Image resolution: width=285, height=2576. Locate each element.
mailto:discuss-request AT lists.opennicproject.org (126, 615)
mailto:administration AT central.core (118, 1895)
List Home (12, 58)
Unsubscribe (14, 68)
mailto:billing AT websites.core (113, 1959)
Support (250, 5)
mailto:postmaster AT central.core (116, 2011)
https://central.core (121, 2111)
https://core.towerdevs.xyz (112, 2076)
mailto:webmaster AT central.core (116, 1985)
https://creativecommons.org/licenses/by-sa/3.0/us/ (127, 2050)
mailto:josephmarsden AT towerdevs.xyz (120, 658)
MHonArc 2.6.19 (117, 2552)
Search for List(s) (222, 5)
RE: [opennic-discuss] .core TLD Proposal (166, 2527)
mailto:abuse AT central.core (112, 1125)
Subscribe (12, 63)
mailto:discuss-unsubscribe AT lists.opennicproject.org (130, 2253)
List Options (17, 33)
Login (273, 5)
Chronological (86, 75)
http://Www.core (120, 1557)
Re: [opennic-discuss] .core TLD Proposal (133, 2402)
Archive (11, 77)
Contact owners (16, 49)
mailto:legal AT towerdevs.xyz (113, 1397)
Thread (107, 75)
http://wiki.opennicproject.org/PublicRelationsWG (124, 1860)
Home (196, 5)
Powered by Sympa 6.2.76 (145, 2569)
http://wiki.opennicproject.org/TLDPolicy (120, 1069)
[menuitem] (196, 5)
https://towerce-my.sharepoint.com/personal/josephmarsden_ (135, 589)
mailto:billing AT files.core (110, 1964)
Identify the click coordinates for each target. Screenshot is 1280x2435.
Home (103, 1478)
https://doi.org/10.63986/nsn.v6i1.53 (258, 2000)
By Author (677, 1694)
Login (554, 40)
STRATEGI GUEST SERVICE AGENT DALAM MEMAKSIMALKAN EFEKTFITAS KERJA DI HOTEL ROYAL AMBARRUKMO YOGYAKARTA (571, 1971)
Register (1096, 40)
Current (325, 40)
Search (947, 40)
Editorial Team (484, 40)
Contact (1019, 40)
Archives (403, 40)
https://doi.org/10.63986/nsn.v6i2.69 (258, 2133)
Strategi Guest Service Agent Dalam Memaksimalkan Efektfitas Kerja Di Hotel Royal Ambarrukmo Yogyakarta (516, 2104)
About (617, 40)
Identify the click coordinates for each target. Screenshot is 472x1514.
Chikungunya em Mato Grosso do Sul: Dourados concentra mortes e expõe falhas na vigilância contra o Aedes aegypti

****************************************

» What you will do
Find the word "Proposal" in the listing above, then copy each line where it turns up.

» Solution below
RE: [opennic-discuss] .core TLD Proposal (166, 2527)
Re: [opennic-discuss] .core TLD Proposal (133, 2402)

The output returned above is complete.